Aggregating across columns in Django

Question

I'm trying to figure out if there's a way to do a somewhat-complex aggregation in Django using its ORM, or if I'm going to have to use extra() to stick in some raw SQL.

Here are my object models (stripped to show just the essentials):

class Submission(Models.model)
  favorite_of = models.ManyToManyField(User, related_name="favorite_submissions")

class Response(Models.model)
  submission = models.ForeignKey(Submission)
  voted_up_by = models.ManyToManyField(User, related_name="voted_up_responses")

What I want to do is sum all the votes for a given submission: that is, all of the votes for any of its responses, and then also including the number of people who marked the submission as a favorite.

I have the first part working using the following code; this returns the total votes for all responses of each submission:

submission_list = Response.objects\
  .values('submission')\
  .annotate(votes=Count('voted_up_by'))\
  .filter(votes__gt=0)\
  .order_by('-votes')[:TOP_NUM]

(So after getting the vote total, I sort in descending order and return the top TOP_NUM submissions, to get a "best of" listing.)

That part works. Is there any way you can suggest to include the number of people who have favorited each submission in its votes? (I'd prefer to avoid extra() for portability, but I'm thinking it may be necessary, and I'm willing to use it.)

EDIT: I realized after reading the suggestions below that I should have been clearer in my description of the problem. The ideal solution would be one that allowed me to sort by total votes (the sum of voted_up_by and favorited) and then pick just the top few, all within the database. If that's not possible then I'm willing to load a few of the fields of each response and do the processing in Python; but since I'll be dealing with 100,000+ records, it'd be nice to avoid that overhead. (Also, to Adam and Dmitry: I'm sorry for the delay in responding!)

Answer 1

One possibility would be to re-arrange your current query slightly. What if you tried something like the following:

submission_list = Response.objects\
    .annotate(votes=Count('voted_up_by'))\
    .filter(votes__gt=0)\
    .order_by('-votes')[:TOP_NUM]
submission_list.query.group_by = ['submission_id']

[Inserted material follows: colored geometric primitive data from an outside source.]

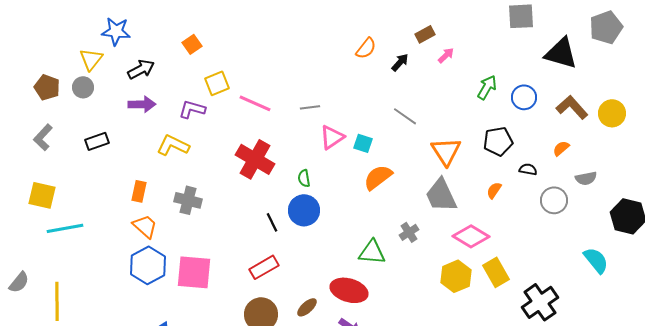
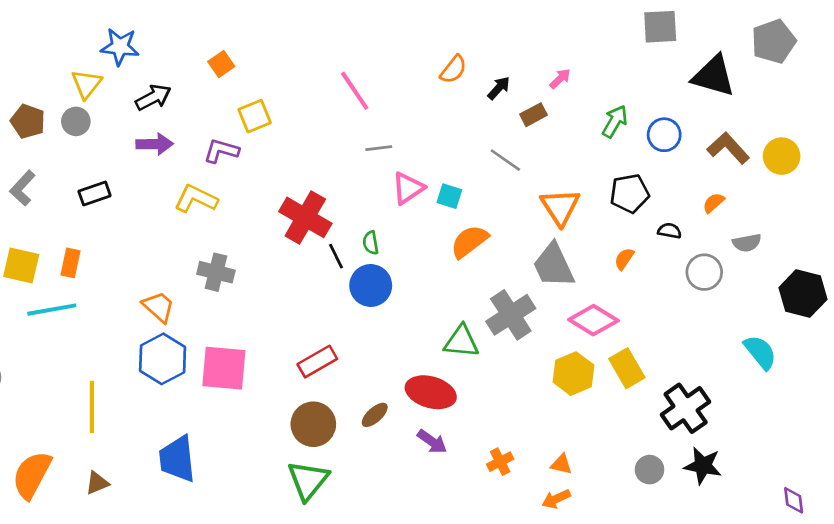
brown rectangle: (425, 34) -> (533, 115), moved
pink line: (255, 103) -> (355, 91), moved, turned 32
orange rectangle: (139, 191) -> (71, 263), moved
black line: (272, 222) -> (336, 256), moved
gray cross: (409, 232) -> (511, 315), size x1.8
yellow line: (57, 301) -> (92, 407), moved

This will return a queryset of Response objects (objects with the same Submission will be lumped together). In order to access the related submission and/or the favorite_of list/count, you have two options:

num_votes = submission_list[0].votes
submission = submission_list[0].submission
num_favorite = submission.favorite_of.count()

or...

submissions = []
for response in submission_list:
    submission = response.submission
    submission.votes = response.votes
    submissions.append(submission)
num_votes = submissions[0].votes
submission = submissions[0]
num_favorite = submission.favorite_of.count()

Basically the first option has the benefit of still being a queryset, but you have to be sure to access the submission object in order to get any info about the submission (since each object in the queryset is technically a Response). The second option has the benefit of being a list of the submissions with both the favorite_of list as well as the votes, but it is no longer a queryset (so be sure you don't need to alter the query anymore afterwards).

Answer 2

You can count favorites in another query like

favorite_list = Submission.objects.annotate(favorites=Count(favorite_of))

After that you add the values from two lists:

total_votes = {}
for item in submission_list:
    total_votes[item.submission.id] = item.voted_by
for item in favorite_list:
    has_votes = total_votes.get(item.id, 0)
    total_votes[item.id] = has_votes + item.favorites

I am using ids in the dictionary because Submission objects will not be identical. If you need the Submissions themselves, you may use one more dictionary or store tuple (submission, votes) instead of just votes.

Added: this solution is better than the previous because you have only two DB requests.